— Provided records —
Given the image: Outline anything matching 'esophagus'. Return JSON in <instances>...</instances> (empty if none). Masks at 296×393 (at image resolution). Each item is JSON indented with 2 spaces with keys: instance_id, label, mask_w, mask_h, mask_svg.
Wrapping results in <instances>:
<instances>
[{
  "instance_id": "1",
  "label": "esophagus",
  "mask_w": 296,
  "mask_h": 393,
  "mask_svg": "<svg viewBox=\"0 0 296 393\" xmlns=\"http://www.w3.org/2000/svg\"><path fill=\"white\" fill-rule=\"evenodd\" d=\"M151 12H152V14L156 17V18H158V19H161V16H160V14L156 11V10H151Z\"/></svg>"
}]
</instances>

— Exercise requirements —
The entries need to be set down again in full, with no word changed.

— Exercise answer —
Given the image: Outline anything matching 'esophagus'. Return JSON in <instances>...</instances> (empty if none). Masks at 296×393 (at image resolution). Each item is JSON indented with 2 spaces with keys: instance_id, label, mask_w, mask_h, mask_svg.
Wrapping results in <instances>:
<instances>
[{
  "instance_id": "1",
  "label": "esophagus",
  "mask_w": 296,
  "mask_h": 393,
  "mask_svg": "<svg viewBox=\"0 0 296 393\" xmlns=\"http://www.w3.org/2000/svg\"><path fill=\"white\" fill-rule=\"evenodd\" d=\"M151 12H152V14L156 17V18H158V19H161V16H160V14L156 11V10H151Z\"/></svg>"
}]
</instances>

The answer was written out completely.